Method The primary exposure was vitamin D status, categorised as deficient (<25 nmol/L), insufficient (25–49 nmol/L), or sufficient (≥50 nmol/L). The secondary exposures were self-reported vitamin D supplementation at baseline assessment and vitamin D prescription records. The outcome was diagnosed incident HZ, identified from linked primary care or hospital inpatient records. Weibull regression was used, adjusting for potential confounders, including demographic factors, comorbidities, and immunosuppression.
Results In total, 177 572 eligible participants were included in the analysis, with a mean follow-up time of 10.1 years (standard deviation 1.9 years). No evidence showed that low vitamin D was associated with a higher incidence of HZ, compared with people with sufficient vitamin D (deficient: adjusted hazard ratio [HR] 0.99, 95% confidence interval [CI] = 0.90 to 1.10; insufficient: HR 1.03, 95% CI = 0.96 to 1.10). No evidence was found that supplementing vitamin D or receiving vitamin D prescription was associated with HZ incidence (supplementation: HR 0.88, 95% CI = 0.67 to 1.16; prescription: HR 1.11, 95% CI = 0.91 to 1.34).
Conclusion No association of vitamin D status, supplementation, or prescription with incident HZ was observed. No evidence supported vitamin D supplementation as a strategy to prevent HZ.
INTRODUCTION
Herpes zoster (HZ) is a common disease among adults. In the UK, its annual incidence is around five per 1000 person-years,1 and its average lifetime risk is around 30% in people without vaccination.,2 The typical symptoms are unilateral, painful, vesicular rashes in a dermatomal distribution that last for approximately 7–10 days. HZ greatly decreases patients’ quality of life, and substantially increases medical and social costs.1 It may also be associated with a range of neurological, ocular, cutaneous, and visceral complications.3 The most important risk factor for HZ is ageing, as immunity wanes over time.4 Immunosuppression and some comorbidities — such as chronic kidney disease (CKD) and systemic lupus erythematosus (SLE) — are also associated with increased HZ risk.5 Vaccines are effective at reducing the risk of HZ;6 however, in the UK, the vaccination programme is only available for people aged ≥70 years.7 Studying other possible preventive measures for HZ is important, especially for people aged <70 years.

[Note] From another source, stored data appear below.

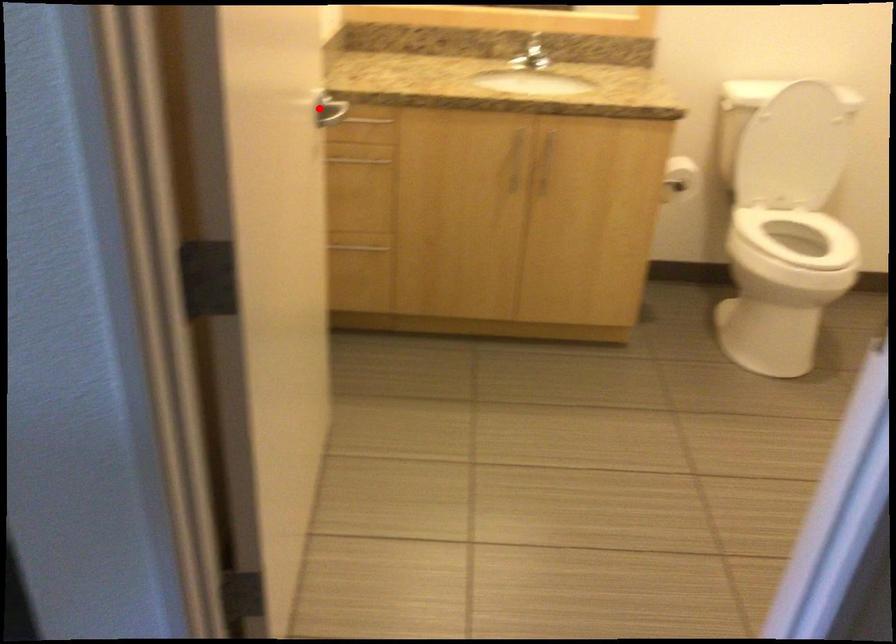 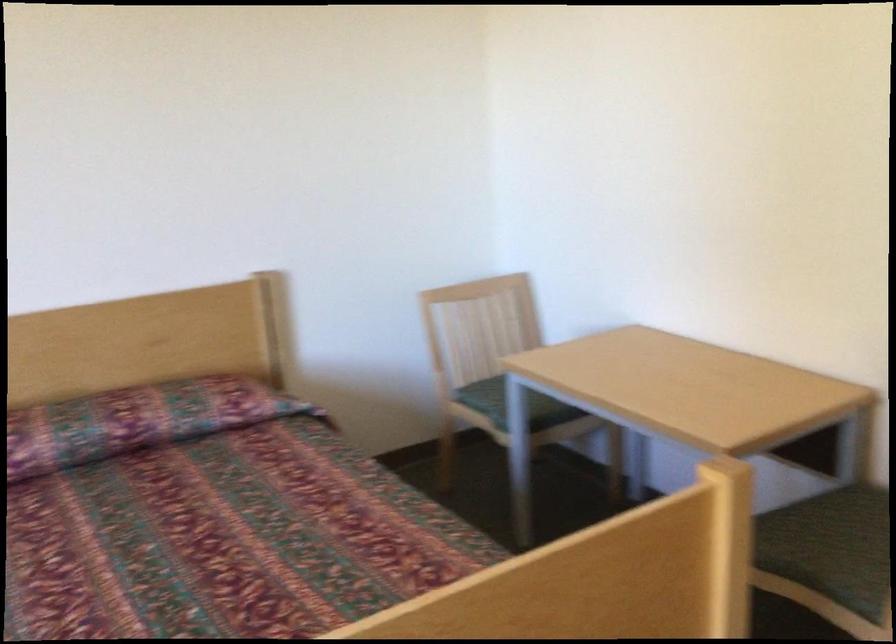 Question: I am providing you with two images of the same scene from different viewpoints. A red point is marked on the first image. Is the red point's position out of view in image 2?

Choices:
 (A) Yes
 (B) No

Answer: (A) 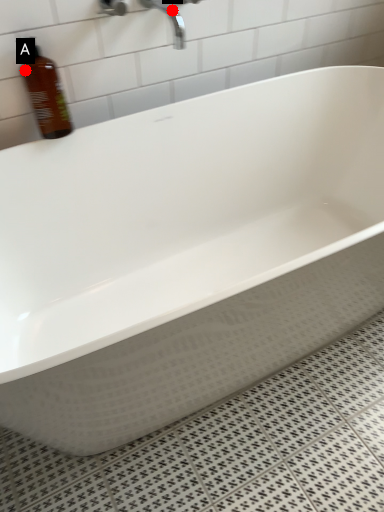 Question: Two points are circled on the image, labeled by A and B beside each circle. Which point is closer to the camera?

Choices:
 (A) A is closer
 (B) B is closer

Answer: (A) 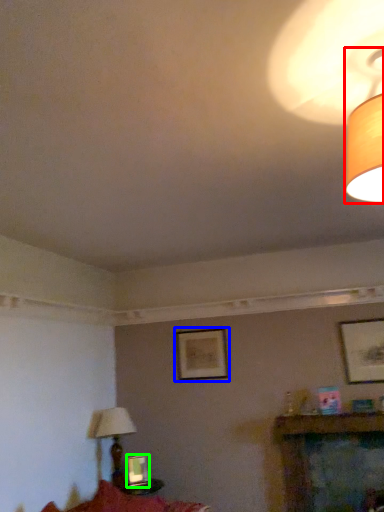 Question: Based on their relative distances, which object is nearer to lamp (highlighted by a red box)? Choose from picture frame (highlighted by a blue box) and picture frame (highlighted by a green box).

Choices:
 (A) picture frame
 (B) picture frame

Answer: (A) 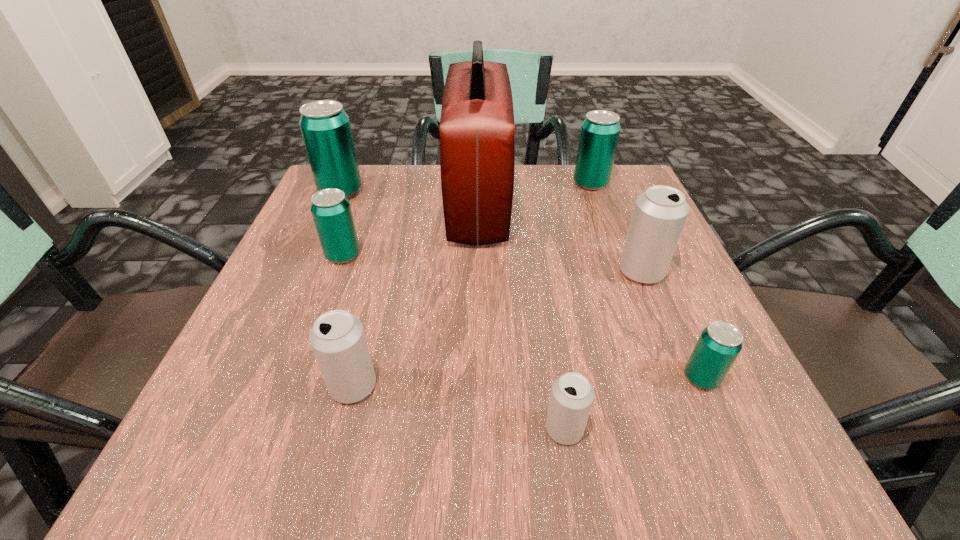 The image size is (960, 540). In order to click on beer can that is the second nearest to the second tallest object in this screenshot , I will do tap(338, 340).

The height and width of the screenshot is (540, 960). Identify the location of beer can that is the fourth closest one to the second smallest teal beer can. (659, 215).

Locate an element on the screen. teal beer can that is the closest to the biggest white beer can is located at coordinates (719, 344).

Identify which teal beer can is the third closest to the second nearest teal beer can. Please provide its 2D coordinates. Your answer should be formatted as a tuple, i.e. [(x, y)], where the tuple contains the x and y coordinates of a point satisfying the conditions above.

[(719, 344)]

Identify the location of white beer can that is the closest to the first aid kit. This screenshot has height=540, width=960. (659, 215).

Locate an element on the screen. the second closest white beer can to the tallest beer can is located at coordinates (659, 215).

The image size is (960, 540). Find the location of `vacant point that satisfies the following two spatial constraints: 1. on the front side of the biggest teal beer can; 2. on the right side of the smallest teal beer can`. vacant point that satisfies the following two spatial constraints: 1. on the front side of the biggest teal beer can; 2. on the right side of the smallest teal beer can is located at coordinates (258, 378).

I want to click on vacant space that satisfies the following two spatial constraints: 1. on the side of the first aid kit with the cross symbol; 2. on the left side of the nearest teal beer can, so click(x=477, y=378).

The musculoskeletal protection effects of vitamin D, which regulates calcium and phosphate homeostasis, have been well established.8 In addition, the non-skeletal effects of vitamin D — such as immunomodulation — have been recently studied. In vitro studies have shown that vitamin D could stimulate the expression of antimicrobial peptides, protecting against infections;9,10 however, epidemiological studies have shown inconsistent associations between vitamin D and infections. A systematic review and meta-analysis published in 2021, combining 37 clinical trials of vitamin D supplementation, showed that taking vitamin D slightly decreased the risk of respiratory infections (odds ratio 0.92, 95% confidence interval [CI] = 0.86 to 0.99).11 The authors’ previous systematic review and meta-analysis found inconclusive evidence for any association between vitamin D and herpes viruses in studies conducted primarily among individuals who were immunosuppressed.12 One case–control study among people with CKD showed that vitamin D supplementation may decrease the odds of HZ.13
If vitamin D deficiency is associated with an increased risk of HZ in the general population, taking vitamin D supplements may become a cheap public-health measure for its prevention. As such, using the UK Biobank cohort, the authors aimed to explore the association between serum vitamin D status or supplementation and the risk of HZ.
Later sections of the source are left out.